▸ REQUIREMENT:
Give back every line of the data exactly. Pictures are not part of the copy.

═════ THE DATA

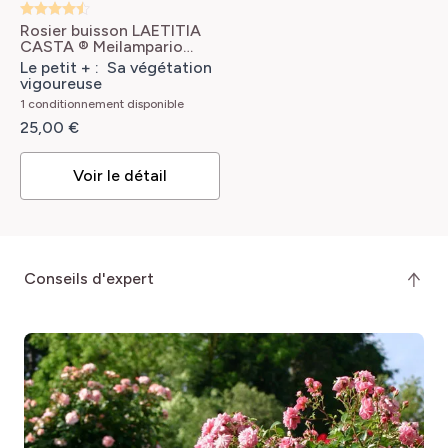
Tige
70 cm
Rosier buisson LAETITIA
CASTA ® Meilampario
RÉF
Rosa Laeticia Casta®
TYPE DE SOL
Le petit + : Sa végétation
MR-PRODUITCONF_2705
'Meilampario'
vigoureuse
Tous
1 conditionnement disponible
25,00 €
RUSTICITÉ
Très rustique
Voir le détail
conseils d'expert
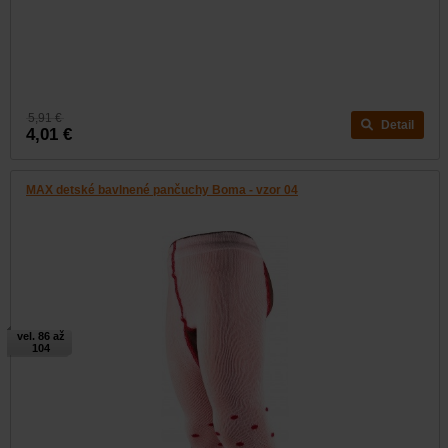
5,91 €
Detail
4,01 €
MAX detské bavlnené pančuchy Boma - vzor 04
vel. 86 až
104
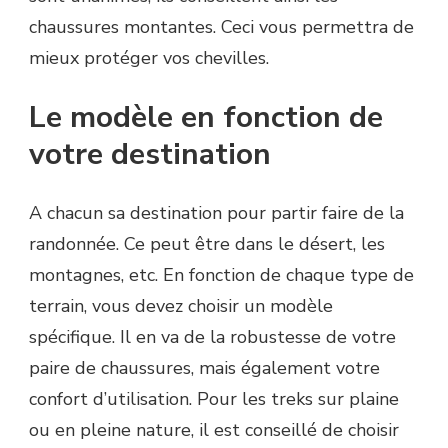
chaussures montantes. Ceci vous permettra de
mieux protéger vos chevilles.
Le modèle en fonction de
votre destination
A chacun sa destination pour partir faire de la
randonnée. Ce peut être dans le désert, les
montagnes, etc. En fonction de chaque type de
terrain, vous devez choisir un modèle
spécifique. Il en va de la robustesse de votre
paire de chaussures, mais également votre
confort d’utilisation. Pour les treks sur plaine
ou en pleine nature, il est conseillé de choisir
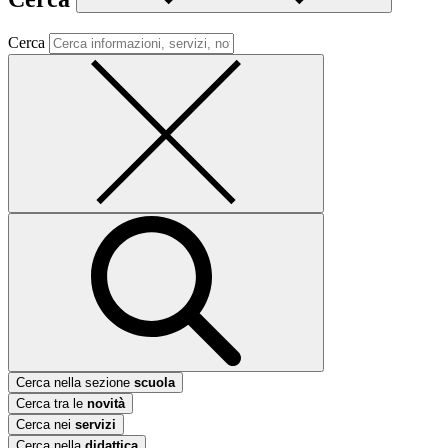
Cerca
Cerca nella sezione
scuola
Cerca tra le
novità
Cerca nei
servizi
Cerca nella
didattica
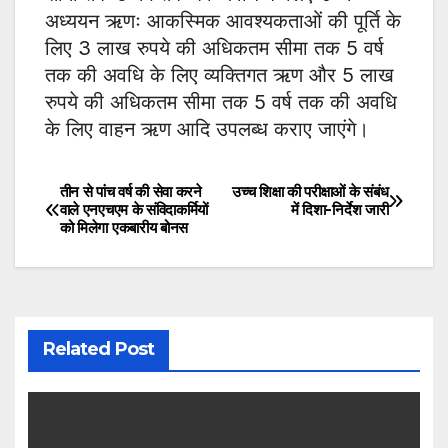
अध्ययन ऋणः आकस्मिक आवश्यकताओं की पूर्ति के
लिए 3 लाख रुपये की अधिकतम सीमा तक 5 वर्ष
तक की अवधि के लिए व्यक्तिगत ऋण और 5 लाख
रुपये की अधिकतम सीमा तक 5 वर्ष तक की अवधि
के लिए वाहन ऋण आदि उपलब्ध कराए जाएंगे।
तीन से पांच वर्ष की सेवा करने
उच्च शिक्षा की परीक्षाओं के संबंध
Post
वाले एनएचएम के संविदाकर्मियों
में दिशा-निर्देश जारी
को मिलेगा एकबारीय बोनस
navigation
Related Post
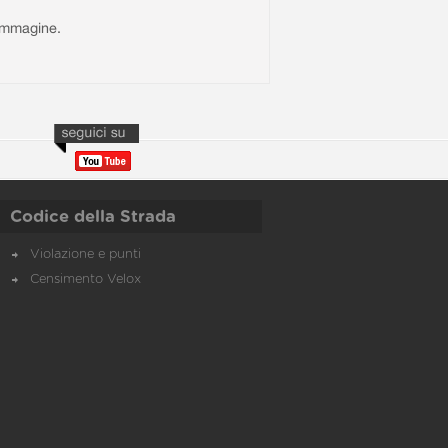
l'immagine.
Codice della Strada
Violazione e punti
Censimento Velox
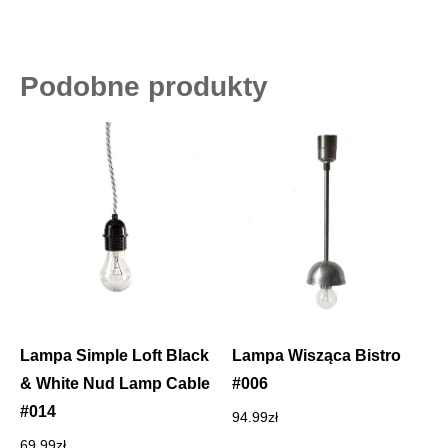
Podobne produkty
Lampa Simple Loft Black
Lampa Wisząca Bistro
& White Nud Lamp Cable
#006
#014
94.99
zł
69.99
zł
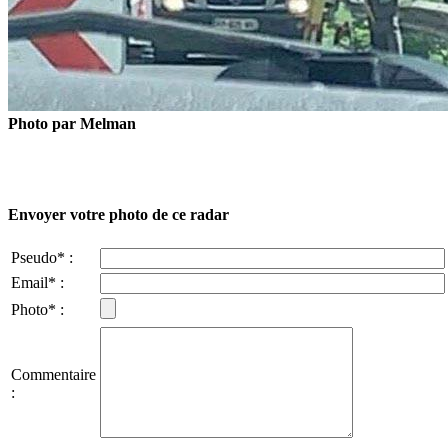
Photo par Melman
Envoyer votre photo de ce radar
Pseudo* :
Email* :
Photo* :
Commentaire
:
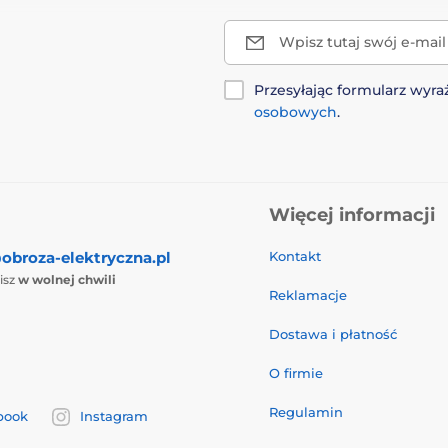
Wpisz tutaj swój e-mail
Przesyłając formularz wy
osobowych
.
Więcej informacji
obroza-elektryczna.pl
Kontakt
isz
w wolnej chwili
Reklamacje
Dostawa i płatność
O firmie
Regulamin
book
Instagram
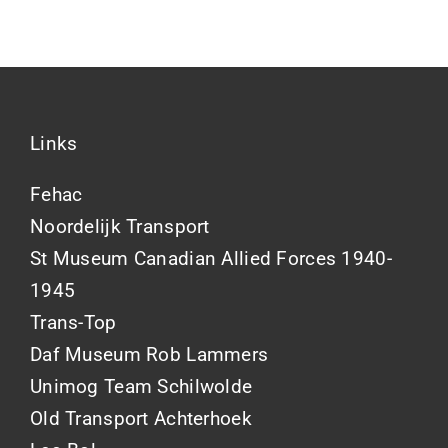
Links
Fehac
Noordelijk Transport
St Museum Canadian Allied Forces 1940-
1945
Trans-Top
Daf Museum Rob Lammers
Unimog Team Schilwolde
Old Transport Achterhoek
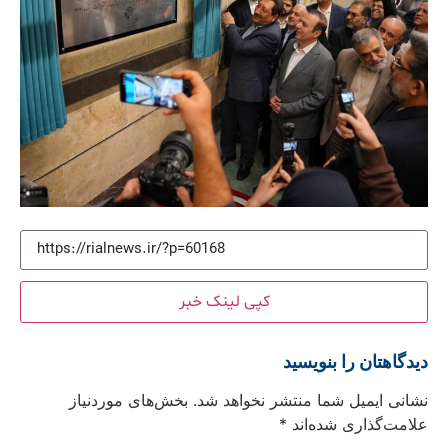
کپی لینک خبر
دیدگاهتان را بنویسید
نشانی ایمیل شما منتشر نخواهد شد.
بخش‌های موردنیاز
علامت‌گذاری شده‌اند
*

══════════

▸ WRITTEN REPLY:
Tige
70 cm
Rosier buisson LAETITIA
CASTA ® Meilampario
RÉF
Rosa Laeticia Casta®
TYPE DE SOL
Le petit + : Sa végétation
MR-PRODUITCONF_2705
'Meilampario'
vigoureuse
Tous
1 conditionnement disponible
25,00 €
RUSTICITÉ
Très rustique
Voir le détail
conseils d'expert
5,91 €
Detail
4,01 €
MAX detské bavlnené pančuchy Boma - vzor 04
vel. 86 až
104
chaussures montantes. Ceci vous permettra de
mieux protéger vos chevilles.
Le modèle en fonction de
votre destination
A chacun sa destination pour partir faire de la
randonnée. Ce peut être dans le désert, les
montagnes, etc. En fonction de chaque type de
terrain, vous devez choisir un modèle
spécifique. Il en va de la robustesse de votre
paire de chaussures, mais également votre
confort d’utilisation. Pour les treks sur plaine
ou en pleine nature, il est conseillé de choisir
Cerca
Cerca nella sezione
scuola
Cerca tra le
novità
Cerca nei
servizi
Cerca nella
didattica
अध्ययन ऋणः आकस्मिक आवश्यकताओं की पूर्ति के
लिए 3 लाख रुपये की अधिकतम सीमा तक 5 वर्ष
तक की अवधि के लिए व्यक्तिगत ऋण और 5 लाख
रुपये की अधिकतम सीमा तक 5 वर्ष तक की अवधि
के लिए वाहन ऋण आदि उपलब्ध कराए जाएंगे।
तीन से पांच वर्ष की सेवा करने
उच्च शिक्षा की परीक्षाओं के संबंध
Post
वाले एनएचएम के संविदाकर्मियों
में दिशा-निर्देश जारी
को मिलेगा एकबारीय बोनस
navigation
Related Post
l'immagine.
Codice della Strada
Violazione e punti
Censimento Velox
Podobne produkty
Lampa Simple Loft Black
Lampa Wisząca Bistro
& White Nud Lamp Cable
#006
#014
94.99
zł
69.99
zł
Photo par Melman
Envoyer votre photo de ce radar
Pseudo* :
Email* :
Photo* :
Commentaire
:
Wpisz tutaj swój e-mail
Przesyłając formularz wy
osobowych
.
Więcej informacji
obroza-elektryczna.pl
Kontakt
isz
w wolnej chwili
Reklamacje
Dostawa i płatność
O firmie
Regulamin
book
Instagram
Links
Fehac
Noordelijk Transport
St Museum Canadian Allied Forces 1940-
1945
Trans-Top
Daf Museum Rob Lammers
Unimog Team Schilwolde
Old Transport Achterhoek
کپی لینک خبر
دیدگاهتان را بنویسید
نشانی ایمیل شما منتشر نخواهد شد.
بخش‌های موردنیاز
علامت‌گذاری شده‌اند
*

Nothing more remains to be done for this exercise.